Kalau ada seseorang yang masuk kamarnya, Woo Hyun biarkan. Seperti membersihkan atau hanya sekedar membuka gorden. Namun, Woo Hyun memilih untuk tidak bergerak seperti patung dan membungkus tubuhnya dengan selimut. Kamar putih miliknya menjadi saksi bisu sakitnya mencintai Sung Gyu. Segala tangisan, rintihan, seruan dan amukan ia tumpahkan di sini.
Walaupun demikian, Tn. Nam tidak ingin anak semata wayangnya masuk rumah sakit jiwa. Tn. Nam hanya membayar seorang psikiater untuk merawat Woo Hyun di rumahnya setiap 1 minggu 3 kali. Namun, sejauh ini tak ada perkembangan sama sekali dengan Woo Hyun. Ny. Nam hanya bisa memandikan Woo Hyun di kala pagi tanpa keluar kamar, menyuapi Woo Hyun di kala pagi, siang, dan sore untuk makan.
Sebenarnya aku lemah dalam hal menunggu, aku benci menunggu. Tapi demi Sung Gyu, akan ku tunggu sampai ia kembali walaupun ia sudah berada dalam dekapan orang lain’
Itu yang pernah ada dalam batin Woo Hyun. Inikah yang akan terjadi kalau ia benar-benar tidak kuat untuk menunggu?. Seorang psikiater tak membuatnya kembali menjadi Nam Woo Hyun yang dulu, bahkan barang sedikit pun tak ada perubahan pada Woo Hyun. Selalu saja yang terlihat tatapan kosongnya.
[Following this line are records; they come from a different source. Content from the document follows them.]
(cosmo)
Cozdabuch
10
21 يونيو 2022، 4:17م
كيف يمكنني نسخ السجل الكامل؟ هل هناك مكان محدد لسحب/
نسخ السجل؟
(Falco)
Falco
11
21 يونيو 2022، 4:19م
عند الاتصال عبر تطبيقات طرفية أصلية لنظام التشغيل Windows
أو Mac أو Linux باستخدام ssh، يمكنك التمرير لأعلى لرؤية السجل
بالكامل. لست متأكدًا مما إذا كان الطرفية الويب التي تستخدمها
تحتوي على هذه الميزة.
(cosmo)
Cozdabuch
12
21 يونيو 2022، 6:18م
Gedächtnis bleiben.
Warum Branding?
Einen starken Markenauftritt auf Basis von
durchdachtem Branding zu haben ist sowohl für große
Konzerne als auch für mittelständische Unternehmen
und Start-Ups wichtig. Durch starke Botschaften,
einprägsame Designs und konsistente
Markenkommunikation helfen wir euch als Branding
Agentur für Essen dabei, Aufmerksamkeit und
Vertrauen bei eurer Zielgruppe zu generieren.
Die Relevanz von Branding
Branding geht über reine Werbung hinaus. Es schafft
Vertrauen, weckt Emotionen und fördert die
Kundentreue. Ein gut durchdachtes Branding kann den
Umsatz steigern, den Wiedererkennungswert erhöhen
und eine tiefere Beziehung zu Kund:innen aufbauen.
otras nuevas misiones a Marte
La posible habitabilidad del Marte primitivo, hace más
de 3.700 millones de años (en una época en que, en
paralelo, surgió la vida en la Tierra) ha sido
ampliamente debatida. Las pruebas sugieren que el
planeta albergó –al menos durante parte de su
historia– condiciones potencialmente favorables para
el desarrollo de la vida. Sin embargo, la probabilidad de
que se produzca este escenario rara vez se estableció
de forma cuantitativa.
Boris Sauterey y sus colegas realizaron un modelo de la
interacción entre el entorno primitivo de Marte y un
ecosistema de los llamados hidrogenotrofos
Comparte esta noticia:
4 tahun berlalu, Myung Soo dan Sung Yeol kembali ke Seoul. Mereka langsung menuju kediaman keluarga Nam ketika membaca sebuah koran usang yang menuliskan berita tentang ‘CEO Nam Corp tengah mengidap gangguan jiwa’. Saat keduanya sampai di kediaman keluarga Nam, mereka hanya bisa ternganga melihat kondisi Woo Hyun.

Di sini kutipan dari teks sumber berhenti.